## Instructions to follow
Every line that contains the word "pasar" is to be copied from the listing.

## Input records
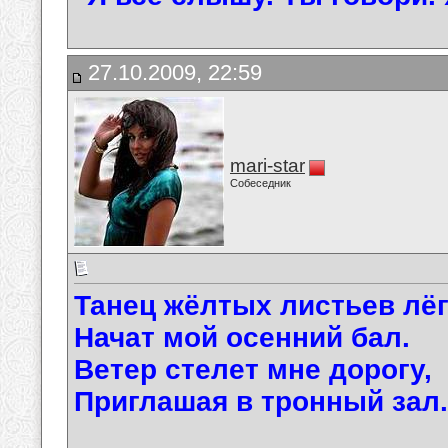
27.10.2009, 22:59
mari-star
Собеседник
Танец жёлтых листьев лёг
Начат мой осенний бал.
Ветер стелет мне дорогу,
Приглашая в тронный зал.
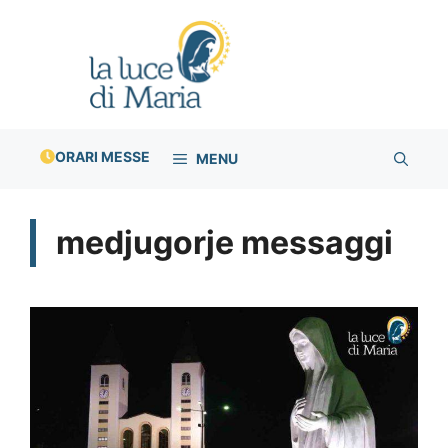
Vai
al
contenuto
ORARI MESSE
MENU
medjugorje messaggi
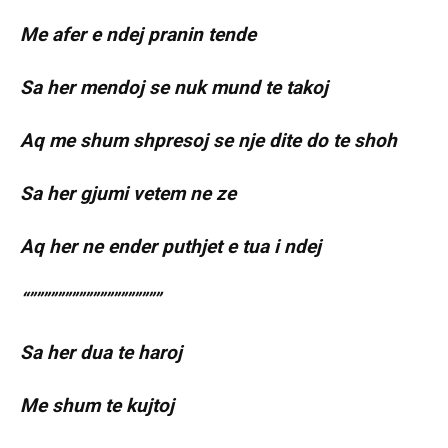
Me afer e ndej pranin tende
Sa her mendoj se nuk mund te takoj
Aq me shum shpresoj se nje dite do te shoh
Sa her gjumi vetem ne ze
Aq her ne ender puthjet e tua i ndej
“”””””””””””””””””””
Sa her dua te haroj
Me shum te kujtoj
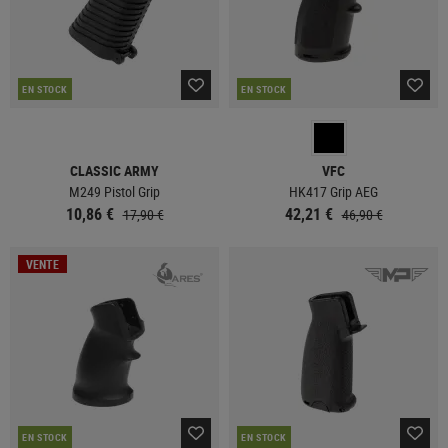
EN STOCK
EN STOCK
CLASSIC ARMY
VFC
M249 Pistol Grip
HK417 Grip AEG
10,86 €
42,21 €
17,90 €
46,90 €
VENTE
EN STOCK
EN STOCK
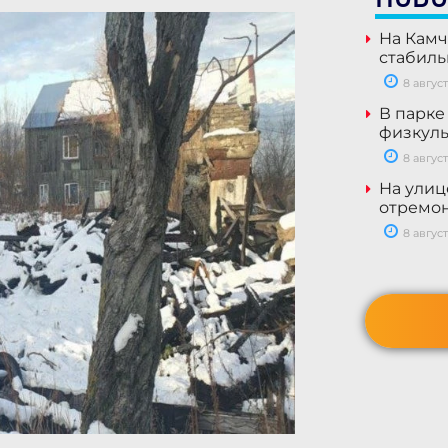
На Камч
стабил
8 август
В парке
физкуль
8 август
На улиц
отремон
8 август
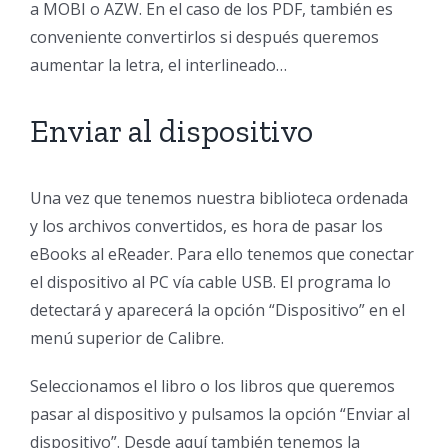
a MOBI o AZW. En el caso de los PDF, también es
conveniente convertirlos si después queremos
aumentar la letra, el interlineado…
Enviar al dispositivo
Una vez que tenemos nuestra biblioteca ordenada
y los archivos convertidos, es hora de pasar los
eBooks al eReader. Para ello tenemos que conectar
el dispositivo al PC vía cable USB. El programa lo
detectará y aparecerá la opción “Dispositivo” en el
menú superior de Calibre.
Seleccionamos el libro o los libros que queremos
pasar al dispositivo y pulsamos la opción “Enviar al
dispositivo”. Desde aquí también tenemos la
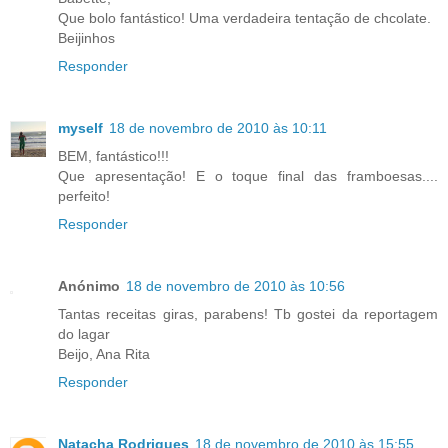
Que bolo fantástico! Uma verdadeira tentação de chcolate.
Beijinhos
Responder
myself
18 de novembro de 2010 às 10:11
BEM, fantástico!!!
Que apresentação! E o toque final das framboesas....
perfeito!
Responder
Anónimo
18 de novembro de 2010 às 10:56
Tantas receitas giras, parabens! Tb gostei da reportagem
do lagar
Beijo, Ana Rita
Responder
Natacha Rodrigues
18 de novembro de 2010 às 15:55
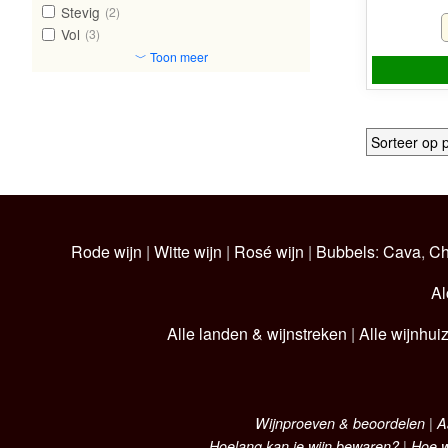
Stevig
(2)
Vol
(3)
﹀ Toon meer
Rode wijn
|
Witte wijn
|
Rosé wijn
|
Bubbels
:
Cava
,
C
Al
Alle landen & wijnstreken
|
Alle wijnhui
Wijnproeven & beoordelen
|
A
Hoelang kan je wijn bewaren?
|
Hoe w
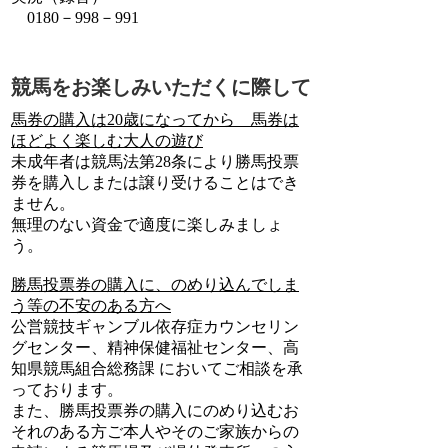
0180－998－991
競馬をお楽しみいただくに際して
馬券の購入は20歳になってから 馬券は
ほどよく楽しむ大人の遊び
未成年者は競馬法第28条により勝馬投票
券を購入しまたは譲り受けることはでき
ません。
無理のない資金で適度に楽しみましょ
う。
勝馬投票券の購入に、のめり込んでしま
う等の不安のある方へ
公営競技ギャンブル依存症カウンセリン
グセンター、精神保健福祉センター、高
知県競馬組合総務課 においてご相談を承
っております。
また、勝馬投票券の購入にのめり込むお
それのある方ご本人やそのご家族からの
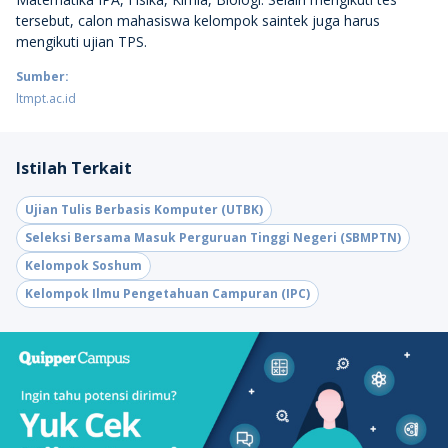
tersebut, calon mahasiswa kelompok saintek juga harus
mengikuti ujian TPS.
Sumber:
ltmpt.ac.id
Istilah Terkait
Ujian Tulis Berbasis Komputer (UTBK)
Seleksi Bersama Masuk Perguruan Tinggi Negeri (SBMPTN)
Kelompok Soshum
Kelompok Ilmu Pengetahuan Campuran (IPC)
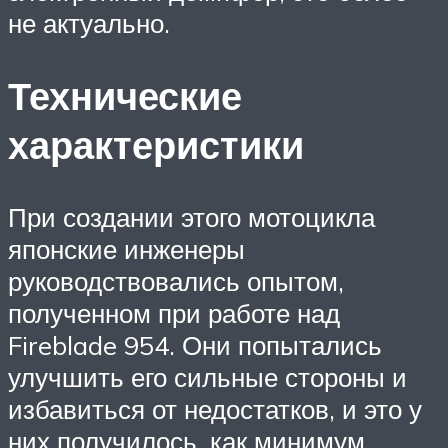
не актуально.
Технические
характеристики
При создании этого мотоцикла
японские инженеры
руководствовались опытом,
полученном при работе над
Fireblade 954. Они попытались
улучшить его сильные стороны и
избавиться от недостатков, и это у
них получилось, как минимум,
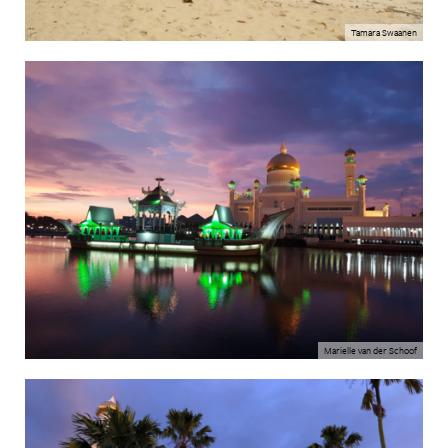
Tamara Swaanen
Marielle van der Schoof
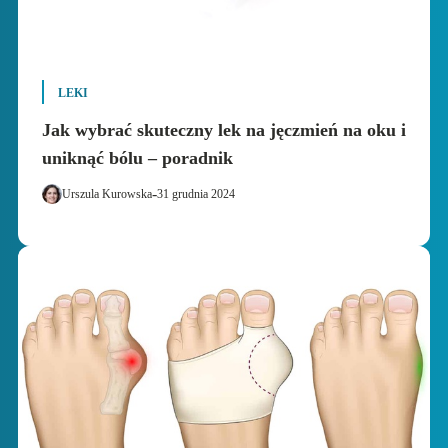
LEKI
Jak wybrać skuteczny lek na jęczmień na oku i
uniknąć bólu – poradnik
-
Urszula Kurowska
31 grudnia 2024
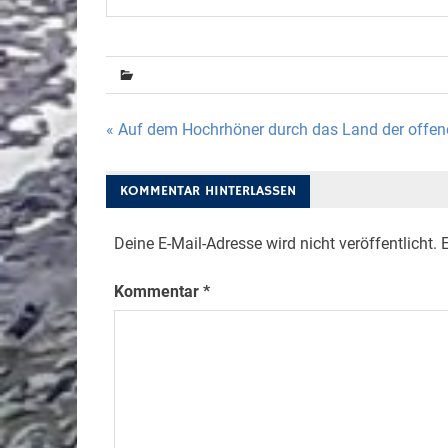
Beitragsnavigation
« Auf dem Hochrhöner durch das Land der offen
KOMMENTAR HINTERLASSEN
Deine E-Mail-Adresse wird nicht veröffentlicht.
E
Kommentar
*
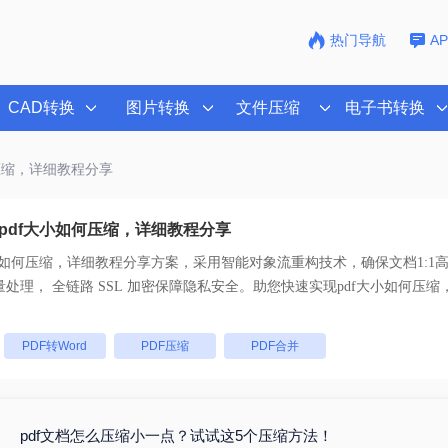
热门导航
A
CAD转换
图片转换
文件压缩
电子书转换
何压缩，详细教程分享
pdf大小如何压缩，详细教程分享
小如何压缩，详细教程分享
方案，采用智能对象流重构技术，确保文档1:1
乱码。支持一键批量处理， 全链路 SSL 加密保障隐私安全。助您快速实现
pdf大小如何压
。
：
PDF转Word
PDF压缩
PDF合并
pdf文档怎么压缩小一点？试试这5个压缩方法！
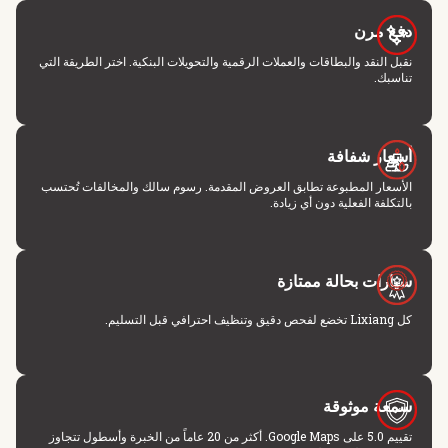
دفع مرن
نقبل النقد والبطاقات والعملات الرقمية والتحويلات البنكية. اختر الطريقة التي
تناسبك.
أسعار شفافة
الأسعار المطبوعة تطابق العروض المقدمة. رسوم سالك والمخالفات تُحتسب
بالتكلفة الفعلية دون أي زيادة.
سيارات بحالة ممتازة
كل Lixiang تخضع لفحص دقيق وتنظيف احترافي قبل التسليم.
سمعة موثوقة
تقييم 5.0 على Google Maps. أكثر من 20 عاماً من الخبرة وأسطول تتجاوز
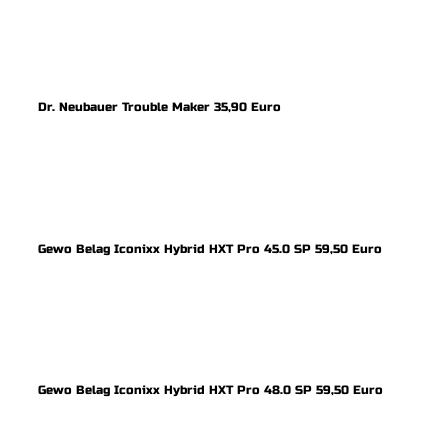
Dr. Neubauer Trouble Maker 35,90 Euro
Gewo Belag Iconixx Hybrid HXT Pro 45.0 SP 59,50 Euro
Gewo Belag Iconixx Hybrid HXT Pro 48.0 SP 59,50 Euro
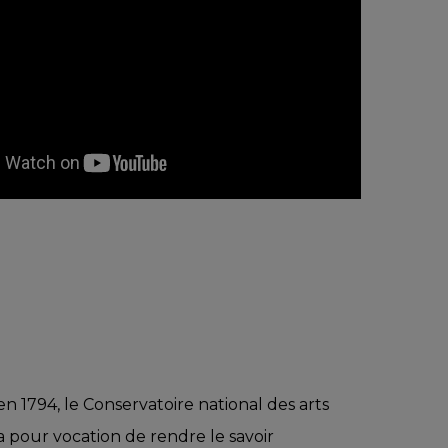
en 1794, le Conservatoire national des arts
 pour vocation de rendre le savoir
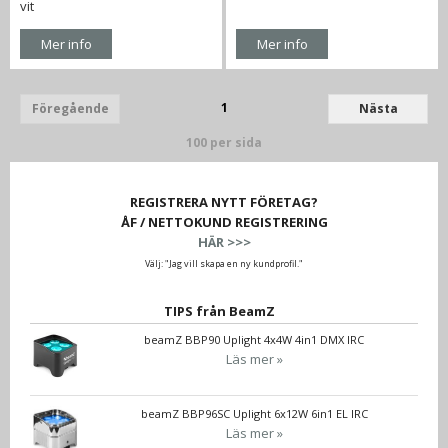
vit
Mer info
Mer info
1
Föregående
Nästa
100 per sida
REGISTRERA NYTT FÖRETAG?
ÅF / NETTOKUND REGISTRERING
HÄR >>>
Välj: "Jag vill skapa en ny kundprofil."
TIPS från BeamZ
beamZ BBP90 Uplight 4x4W 4in1 DMX IRC
Läs mer »
beamZ BBP96SC Uplight 6x12W 6in1 EL IRC
Läs mer »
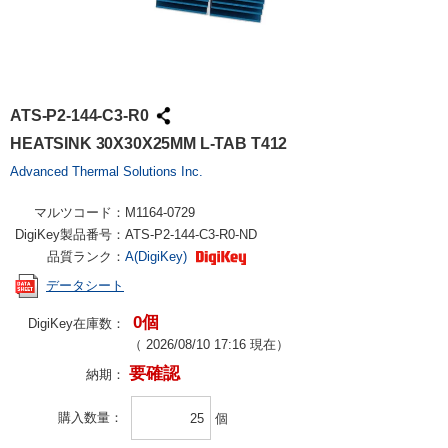
ATS-P2-144-C3-R0
HEATSINK 30X30X25MM L-TAB T412
Advanced Thermal Solutions Inc.
マルツコード：
M1164-0729
DigiKey製品番号：
ATS-P2-144-C3-R0-ND
品質ランク：
A(DigiKey)
データシート
0個
DigiKey在庫数：
（
2026/08/10 17:16
現在）
要確認
納期：
購入数量
個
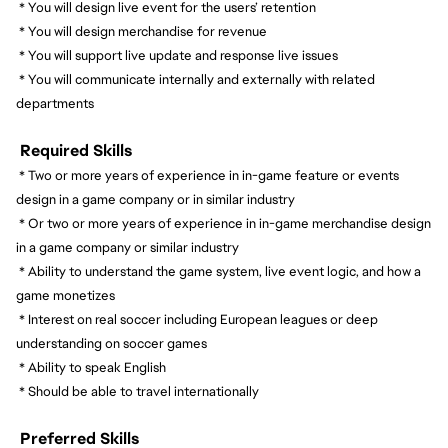
* You will design live event for the users’ retention
* You will design merchandise for revenue
* You will support live update and response live issues
* You will communicate internally and externally with related
departments
Required Skills
* Two or more years of experience in in-game feature or events
design in a game company or in similar industry
* Or two or more years of experience in in-game merchandise design
in a game company or similar industry
* Ability to understand the game system, live event logic, and how a
game monetizes
* Interest on real soccer including European leagues or deep
understanding on soccer games
* Ability to speak English
* Should be able to travel internationally
Preferred Skills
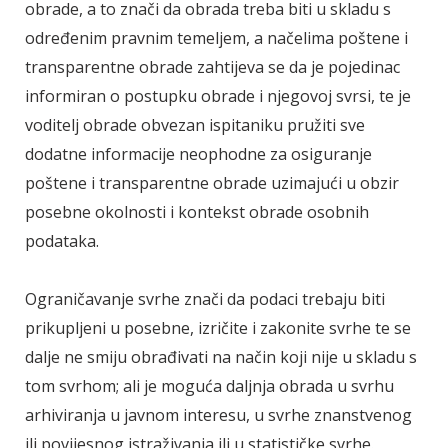
obrade, a to znači da obrada treba biti u skladu s
određenim pravnim temeljem, a načelima poštene i
transparentne obrade zahtijeva se da je pojedinac
informiran o postupku obrade i njegovoj svrsi, te je
voditelj obrade obvezan ispitaniku pružiti sve
dodatne informacije neophodne za osiguranje
poštene i transparentne obrade uzimajući u obzir
posebne okolnosti i kontekst obrade osobnih
podataka.
Ograničavanje svrhe znači da podaci trebaju biti
prikupljeni u posebne, izričite i zakonite svrhe te se
dalje ne smiju obrađivati na način koji nije u skladu s
tom svrhom; ali je moguća daljnja obrada u svrhu
arhiviranja u javnom interesu, u svrhe znanstvenog
ili povijesnog istraživanja ili u statističke svrhe.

## Solution to this exercise
y los archivos convertidos, es hora de pasar los
pasar al dispositivo y pulsamos la opción “Enviar al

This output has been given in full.